Only the pictures are to be left out; the listing itself is repeated exactly.

Start of Supplied records

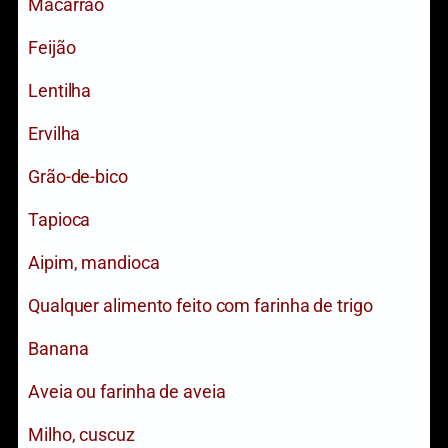
Macarrão
Feijão
Lentilha
Ervilha
Grão-de-bico
Tapioca
Aipim, mandioca
Qualquer alimento feito com farinha de trigo
Banana
Aveia ou farinha de aveia
Milho, cuscuz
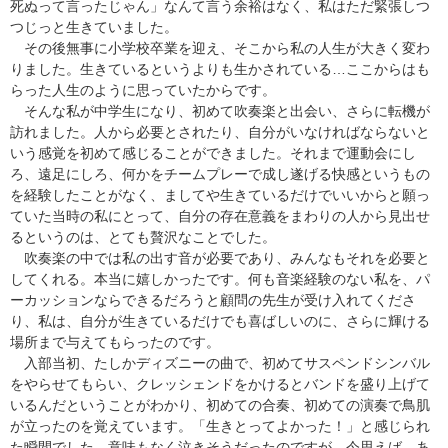
死ぬって言ったじゃん」なんて言う余裕はなく、私はただ緊張しつ
つじっと生きていました。
その後無事に小学校卒業を迎え、そこから私の人生が大きく変わ
りました。生きているというよりも生かされている…ここからはも
らった人生のように思っていたからです。
そんな私が中学生になり、初めて吹奏楽と出会い、さらに転機が
訪れました。人から必要とされたり、自分がいなければならないと
いう感覚を初めて感じることができました。それまで運動会にし
ろ、遠足にしろ、何かをチームプレーで成し遂げる快感というもの
を経験したことがなく、ましてや生きているだけでいいからと願っ
ていた当時の私にとって、自分の存在意義をまわりの人から見出せ
るというのは、とても贅沢なことでした。
吹奏楽の中では私の出す音が必要であり、みんなもそれを必要と
してくれる。本当に嬉しかったです。何も音楽経験のない私を、パ
ーカッションならできるだろうと顧問の先生が受け入れてくださ
り、私は、自分が生きているだけでも喜ばしいのに、さらに輝ける
場所まで与えてもらったのです。
入部当初、たしかディズニーの曲で、初めてサスペンドシンバル
をやらせてもらい、クレッシェンドをかけるとバンドを盛り上げて
いるんだということがわかり、初めての合奏、初めての演奏で鳥肌
が立ったのを覚えています。「生きとってよかった！」と感じられ
た瞬間でした。意味もなく泣きそうだったのですが、今思えば、あ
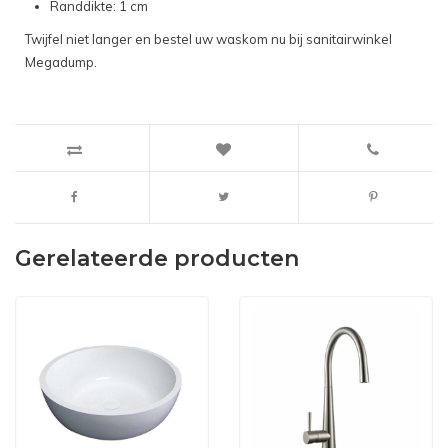
Randdikte: 1 cm
Twijfel niet langer en bestel uw waskom nu bij sanitairwinkel
Megadump.
Gerelateerde producten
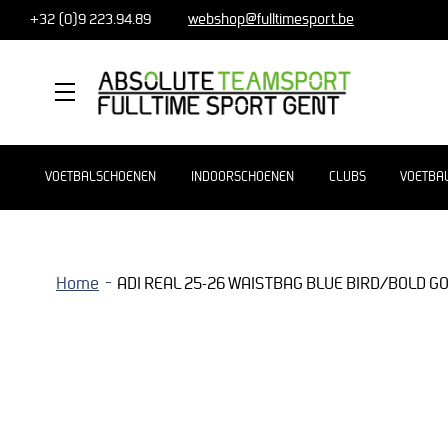
+32 (0)9 223.94.89
webshop@fulltimesport.be
MENU
VOETBALSCHOENEN
INDOORSCHOENEN
CLUBS
VOETBA
Home
ADI REAL 25-26 WAISTBAG BLUE BIRD/BOLD G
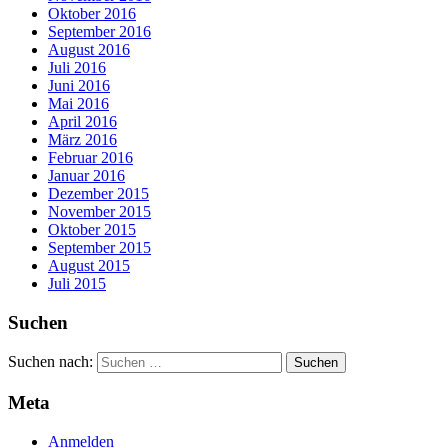
Oktober 2016
September 2016
August 2016
Juli 2016
Juni 2016
Mai 2016
April 2016
März 2016
Februar 2016
Januar 2016
Dezember 2015
November 2015
Oktober 2015
September 2015
August 2015
Juli 2015
Suchen
Suchen nach:
Meta
Anmelden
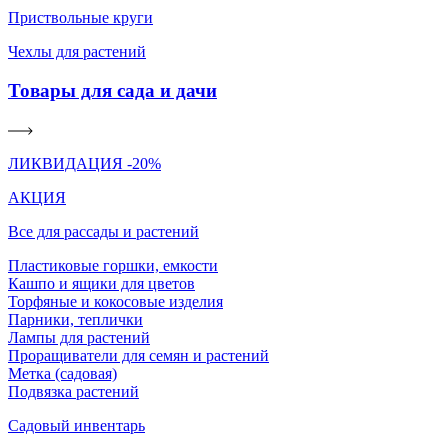
Приствольные круги
Чехлы для растений
Товары для сада и дачи
ЛИКВИДАЦИЯ -20%
АКЦИЯ
Все для рассады и растений
Пластиковые горшки, емкости
Кашпо и ящики для цветов
Торфяные и кокосовые изделия
Парники, теплички
Лампы для растений
Проращиватели для семян и растений
Метка (садовая)
Подвязка растений
Садовый инвентарь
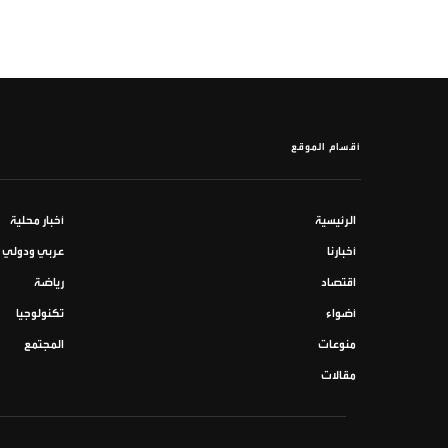
أقسام الموقع
الرئيسية
أخبار محلية
أخبارنا
عربي ودولي
اقتصاد
رياضة
أضواء
تكنولوجيا
منوعات
المجتمع
مقالات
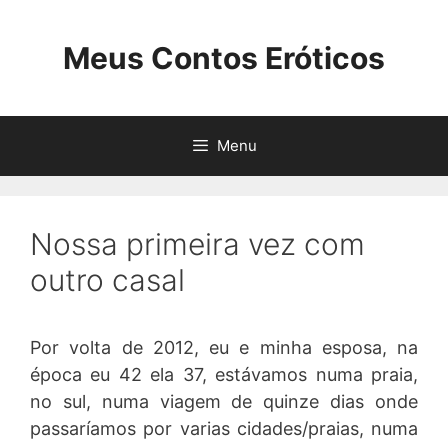
Pular
para
Meus Contos Eróticos
o
conteúdo
Menu
Nossa primeira vez com
outro casal
Por volta de 2012, eu e minha esposa, na
época eu 42 ela 37, estávamos numa praia,
no sul, numa viagem de quinze dias onde
passaríamos por varias cidades/praias, numa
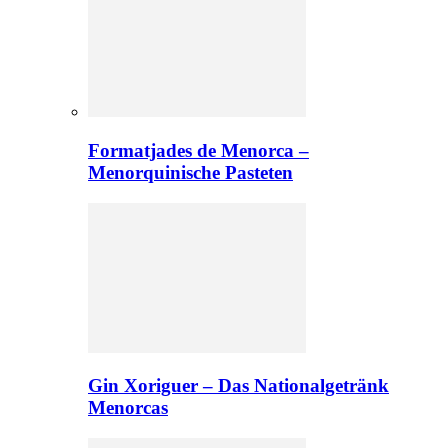
Formatjades de Menorca –
Menorquinische Pasteten
Gin Xoriguer – Das Nationalgetränk
Menorcas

End of Supplied records

Solved exercise:
Macarrão
Feijão
Lentilha
Ervilha
Grão-de-bico
Tapioca
Aipim, mandioca
Qualquer alimento feito com farinha de trigo
Banana
Aveia ou farinha de aveia
Milho, cuscuz
死ぬって言ったじゃん」なんて言う余裕はなく、私はただ緊張しつ
つじっと生きていました。
その後無事に小学校卒業を迎え、そこから私の人生が大きく変わ
りました。生きているというよりも生かされている…ここからはも
らった人生のように思っていたからです。
そんな私が中学生になり、初めて吹奏楽と出会い、さらに転機が
訪れました。人から必要とされたり、自分がいなければならないと
いう感覚を初めて感じることができました。それまで運動会にし
ろ、遠足にしろ、何かをチームプレーで成し遂げる快感というもの
を経験したことがなく、ましてや生きているだけでいいからと願っ
ていた当時の私にとって、自分の存在意義をまわりの人から見出せ
るというのは、とても贅沢なことでした。
吹奏楽の中では私の出す音が必要であり、みんなもそれを必要と
してくれる。本当に嬉しかったです。何も音楽経験のない私を、パ
ーカッションならできるだろうと顧問の先生が受け入れてくださ
り、私は、自分が生きているだけでも喜ばしいのに、さらに輝ける
場所まで与えてもらったのです。
入部当初、たしかディズニーの曲で、初めてサスペンドシンバル
をやらせてもらい、クレッシェンドをかけるとバンドを盛り上げて
いるんだということがわかり、初めての合奏、初めての演奏で鳥肌
が立ったのを覚えています。「生きとってよかった！」と感じられ
た瞬間でした。意味もなく泣きそうだったのですが、今思えば、あ
Randdikte: 1 cm
Twijfel niet langer en bestel uw waskom nu bij sanitairwinkel
Megadump.
Gerelateerde producten
+32 (0)9 223.94.89
webshop@fulltimesport.be
MENU
VOETBALSCHOENEN
INDOORSCHOENEN
CLUBS
VOETBA
Home
ADI REAL 25-26 WAISTBAG BLUE BIRD/BOLD G
Oktober 2016
September 2016
August 2016
Juli 2016
Juni 2016
Mai 2016
April 2016
März 2016
Februar 2016
Januar 2016
Dezember 2015
November 2015
Oktober 2015
September 2015
August 2015
Juli 2015
Suchen
Suchen nach:
Meta
Anmelden
Приствольные круги
Чехлы для растений
Товары для сада и дачи
ЛИКВИДАЦИЯ -20%
АКЦИЯ
Все для рассады и растений
Пластиковые горшки, емкости
Кашпо и ящики для цветов
Торфяные и кокосовые изделия
Парники, теплички
Лампы для растений
Проращиватели для семян и растений
Метка (садовая)
Подвязка растений
Садовый инвентарь
أقسام الموقع
الرئيسية
أخبار محلية
أخبارنا
عربي ودولي
اقتصاد
رياضة
أضواء
تكنولوجيا
منوعات
المجتمع
مقالات
Pular
para
Meus Contos Eróticos
o
conteúdo
Menu
Nossa primeira vez com
outro casal
Por volta de 2012, eu e minha esposa, na
época eu 42 ela 37, estávamos numa praia,
no sul, numa viagem de quinze dias onde
passaríamos por varias cidades/praias, numa
Formatjades de Menorca –
Menorquinische Pasteten
Gin Xoriguer – Das Nationalgetränk
Menorcas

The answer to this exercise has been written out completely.